La force sans la violence

http://www.aeinstein.org/wp-content/uploads/2013/09/TARA_French.pdf

"

Éléments pour la planification stratégique

Phase I Évaluation initiale et analyse

• Examiner les enjeux du point de vue des deux parties.

• Préparer une analyse des systèmes culturels, politiques et socio-économiques observables dans la société ou le pays, ainsi que la distribution de la population.

• Préparer une estimation stratégique, c’est-à-dire identifier les forces et faiblesses de chacune des parties présentes dans le conflit. Ceci suppose d’identifier les sources de pouvoir pour chacune des parties en opposition, ainsi que l’identification des institutions qui les sou- tiennent. Il faut également analyser les ressources disponibles ou contrôlées par chacune des parties, observer dans quelle mesure ces deux parties dépendent l’une de l’autre en matière de besoins particuliers, et évaluer la force de combat relative des deux camps.

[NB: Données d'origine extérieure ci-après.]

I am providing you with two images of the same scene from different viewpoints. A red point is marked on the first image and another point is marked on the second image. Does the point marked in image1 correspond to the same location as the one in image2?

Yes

• Identifier les sources de pouvoir du camp adverse qui seraient susceptibles d’être visées, voire anéanties.

• Identifier et examiner le rôle potentiel que pourraient jouer des parties tierces, extérieures au conflit, y compris la population « non- engagée » au sens large.

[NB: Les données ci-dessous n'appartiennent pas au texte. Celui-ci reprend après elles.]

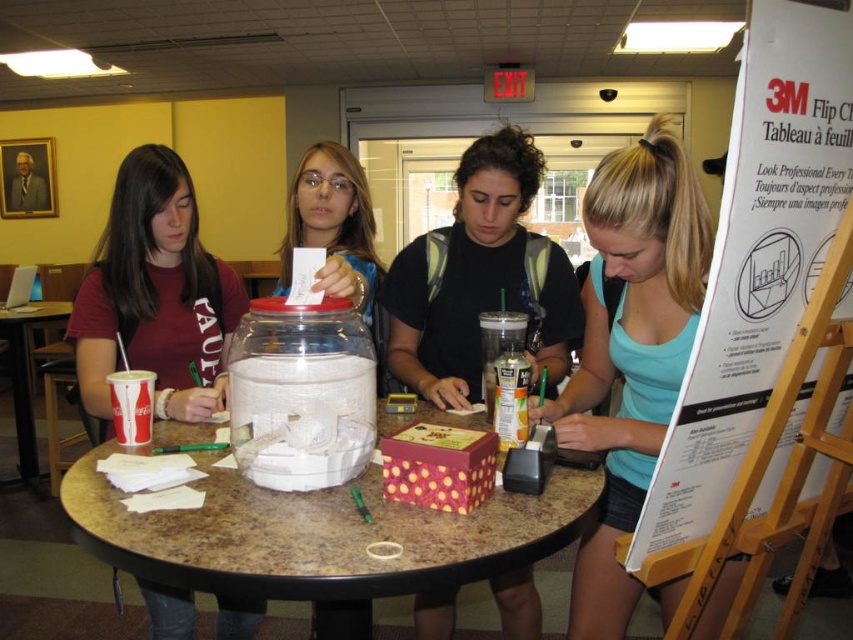 Find the location of a particular element. white paperboard at right is located at coordinates (756, 260).

Which is above, white paperboard at right or marble-patterned table at center?

white paperboard at right is higher up.

Is point (761, 362) closer to viewer compared to point (387, 528)?

Yes, point (761, 362) is closer to viewer.

Image resolution: width=853 pixels, height=640 pixels. I want to click on white paperboard at right, so click(756, 260).

Does marble-patterned table at center have a greater width compared to matte red shirt at left?

Yes.

In order to click on marble-patterned table at center in this screenshot , I will do point(321,540).

Does white paperboard at right have a larger size compared to matte red shirt at left?

Yes.

Does white paperboard at right appear on the right side of matte red shirt at left?

Indeed, white paperboard at right is positioned on the right side of matte red shirt at left.

In the scene shown: Measure the distance between white paperboard at right and camera.

A distance of 29.49 inches exists between white paperboard at right and camera.

Where is `white paperboard at right`? Image resolution: width=853 pixels, height=640 pixels. white paperboard at right is located at coordinates (756, 260). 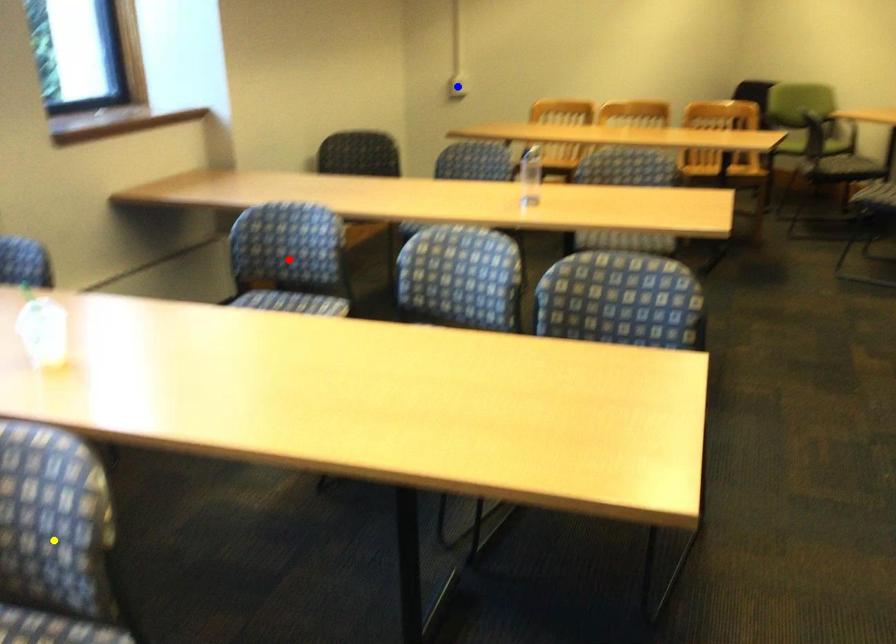 Order these from nearest to farthest:
1. yellow point
2. red point
3. blue point

yellow point < red point < blue point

• Identifier les autres facteurs externes qui peuvent affecter le cours des choses : la géo- graphie, le temps, le climat, l’infrastructure, etc.

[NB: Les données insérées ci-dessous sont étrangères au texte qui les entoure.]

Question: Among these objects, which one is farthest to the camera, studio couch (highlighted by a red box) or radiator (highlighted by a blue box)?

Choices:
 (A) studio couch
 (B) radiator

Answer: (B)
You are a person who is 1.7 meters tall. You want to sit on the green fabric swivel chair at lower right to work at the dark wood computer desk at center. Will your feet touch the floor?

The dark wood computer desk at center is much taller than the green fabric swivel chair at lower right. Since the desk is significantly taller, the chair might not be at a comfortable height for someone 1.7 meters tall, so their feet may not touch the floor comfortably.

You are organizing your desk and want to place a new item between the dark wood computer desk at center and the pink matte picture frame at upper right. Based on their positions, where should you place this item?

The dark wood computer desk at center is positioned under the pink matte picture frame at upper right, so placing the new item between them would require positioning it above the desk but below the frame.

• Identifier d’autres formes de pressions qui pourraient permettre au groupe résistant d’atteindre les objectifs qu’il s’est fixés.

• Considérer tous les facteurs ci-dessus cités et voir si les conditions actuelles permettent ou non de mener une lutte non-violente dans un laps de temps déterminé. Déterminer aussi, parmi les conditions constatées, lesquelles sont «définitives», lesquelles sont variables et lesquelles dépendent directement de l’action des résistants ou de leurs adversaires.

Phase II Mise au point d’une stratégie

• Définir une stratégie globale pour l’ensemble de la lutte. Identifier les objectifs de la lutte en termes clairs et spécifiques. Prévoir de manière générale l’attitude à adopter pour que la lutte non-violente conduise à ses objectifs. Ceci correspond à la conception large et à long terme de la lutte, permettant de coordonner et de diriger toutes les ressources adéquates disponibles du groupe résistant.

• L’objectif principal de la lutte peut-il être atteint grâce à une seule campagne d’action ? Si oui, définir la manière d’agir. Sinon, il faudra alors diviser la lutte en étapes prévoyant des campagnes d’action limitées s’attachant à atteindre des objectifs secondaires mais importants.

• Établir des stratégies permettant de mener des campagnes isolées visant des objectifs plus limités à atteindre tout au long de la lutte. C’est à ce stade que le plan général prévu pour la stratégie globale se détaille afin de définir qui, quoi, où, quand et comment programmer une campagne particulière à l’intérieur du conflit.

• Choisir des tactiques spécifiques et des méthodes d’action individuelles qui permettront de soutenir la stratégie globale pour laquelle on a opté. Il est très important de choisir attentivement ces tactiques et méthodes à l’intérieur d’un plan stratégique élaboré et seulement après avoir défini une stratégie globale. Les méthodes non-violentes qui peuvent être retenues comprennent la protestation et la persuasion, la non-coopération et l’intervention. Certaines fonctionneront mieux que d’autres selon les situations et surtout selon la stratégie globale choisie, l’objectif général à atteindre, l’estimation stratégique et le résultat escompté de la campagne. Certaines méthodes permettront mieux que d’autres de réduire, voire d’éliminer les sources de pouvoir du régime visé.

• S’assurer que le plan stratégique adopté est cohérent dans ses objectifs, moyens de pressions qui seront exercées, et méthodes/tactiques choisies.

Phase III Création des capacités

• S’assurer que la population est en mesure de mettre en œuvre les stratégies choisies pour la lutte. Si ce n’est pas le cas, définir les efforts qui devront être fournis pour renforcer les capacités de la population. Ou si nécessaire, changer les stratégies.

• Renforcer les organisations et institutions qui ne sont pas sous le contrôle du pouvoir au- quel on s’oppose, particulièrement si la stratégie globale qu’on a définie requiert l’utilisation de ces organes indépendants pour la non-coopération et la défiance dans le cadre de la lutte.

• Prévoir l’aide de tierces parties sans dépendre d’elles.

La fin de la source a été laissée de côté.